Work to complete - The whole listing that follows should be printed again, unchanged.

┌─ Source records

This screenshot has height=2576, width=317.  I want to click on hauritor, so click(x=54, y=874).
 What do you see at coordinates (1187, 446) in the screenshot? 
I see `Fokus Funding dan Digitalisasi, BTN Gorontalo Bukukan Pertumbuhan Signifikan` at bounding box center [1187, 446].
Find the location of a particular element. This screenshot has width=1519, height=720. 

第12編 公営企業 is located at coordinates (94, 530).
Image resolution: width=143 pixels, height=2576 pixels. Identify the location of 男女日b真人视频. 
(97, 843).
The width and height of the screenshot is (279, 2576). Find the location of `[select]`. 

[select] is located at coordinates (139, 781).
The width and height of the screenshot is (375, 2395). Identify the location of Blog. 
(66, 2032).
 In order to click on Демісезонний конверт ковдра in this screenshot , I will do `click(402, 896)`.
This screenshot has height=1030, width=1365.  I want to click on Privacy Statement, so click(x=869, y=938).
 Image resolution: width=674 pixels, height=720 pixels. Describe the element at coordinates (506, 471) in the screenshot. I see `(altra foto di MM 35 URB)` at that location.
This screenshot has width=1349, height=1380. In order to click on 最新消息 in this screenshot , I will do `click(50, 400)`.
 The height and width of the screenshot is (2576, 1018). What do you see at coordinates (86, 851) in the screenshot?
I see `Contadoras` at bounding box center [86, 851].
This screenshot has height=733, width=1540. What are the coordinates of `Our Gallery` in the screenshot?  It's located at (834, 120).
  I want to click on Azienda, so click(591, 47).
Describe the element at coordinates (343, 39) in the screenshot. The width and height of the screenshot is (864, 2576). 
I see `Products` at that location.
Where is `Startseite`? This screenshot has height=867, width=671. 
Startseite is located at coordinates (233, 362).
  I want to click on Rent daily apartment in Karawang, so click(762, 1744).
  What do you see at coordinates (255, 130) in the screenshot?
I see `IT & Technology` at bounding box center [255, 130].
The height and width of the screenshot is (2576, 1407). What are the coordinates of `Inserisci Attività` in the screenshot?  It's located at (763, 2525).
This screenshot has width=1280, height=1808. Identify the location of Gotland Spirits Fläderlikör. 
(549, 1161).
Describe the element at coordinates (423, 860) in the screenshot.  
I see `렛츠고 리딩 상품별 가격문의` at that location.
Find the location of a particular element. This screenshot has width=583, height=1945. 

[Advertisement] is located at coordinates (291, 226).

└─

The completed task -
This screenshot has height=2576, width=317.  I want to click on hauritor, so click(x=54, y=874).
 What do you see at coordinates (1187, 446) in the screenshot? 
I see `Fokus Funding dan Digitalisasi, BTN Gorontalo Bukukan Pertumbuhan Signifikan` at bounding box center [1187, 446].
Find the location of a particular element. This screenshot has width=1519, height=720. 

第12編 公営企業 is located at coordinates (94, 530).
Image resolution: width=143 pixels, height=2576 pixels. Identify the location of 男女日b真人视频. 
(97, 843).
The width and height of the screenshot is (279, 2576). Find the location of `[select]`. 

[select] is located at coordinates (139, 781).
The width and height of the screenshot is (375, 2395). Identify the location of Blog. 
(66, 2032).
 In order to click on Демісезонний конверт ковдра in this screenshot , I will do `click(402, 896)`.
This screenshot has height=1030, width=1365.  I want to click on Privacy Statement, so click(x=869, y=938).
 Image resolution: width=674 pixels, height=720 pixels. Describe the element at coordinates (506, 471) in the screenshot. I see `(altra foto di MM 35 URB)` at that location.
This screenshot has width=1349, height=1380. In order to click on 最新消息 in this screenshot , I will do `click(50, 400)`.
 The height and width of the screenshot is (2576, 1018). What do you see at coordinates (86, 851) in the screenshot?
I see `Contadoras` at bounding box center [86, 851].
This screenshot has height=733, width=1540. What are the coordinates of `Our Gallery` in the screenshot?  It's located at (834, 120).
  I want to click on Azienda, so click(591, 47).
Describe the element at coordinates (343, 39) in the screenshot. The width and height of the screenshot is (864, 2576). 
I see `Products` at that location.
Where is `Startseite`? This screenshot has height=867, width=671. 
Startseite is located at coordinates (233, 362).
  I want to click on Rent daily apartment in Karawang, so click(762, 1744).
  What do you see at coordinates (255, 130) in the screenshot?
I see `IT & Technology` at bounding box center [255, 130].
The height and width of the screenshot is (2576, 1407). What are the coordinates of `Inserisci Attività` in the screenshot?  It's located at (763, 2525).
This screenshot has width=1280, height=1808. Identify the location of Gotland Spirits Fläderlikör. 
(549, 1161).
Describe the element at coordinates (423, 860) in the screenshot.  
I see `렛츠고 리딩 상품별 가격문의` at that location.
Find the location of a particular element. This screenshot has width=583, height=1945. 

[Advertisement] is located at coordinates (291, 226).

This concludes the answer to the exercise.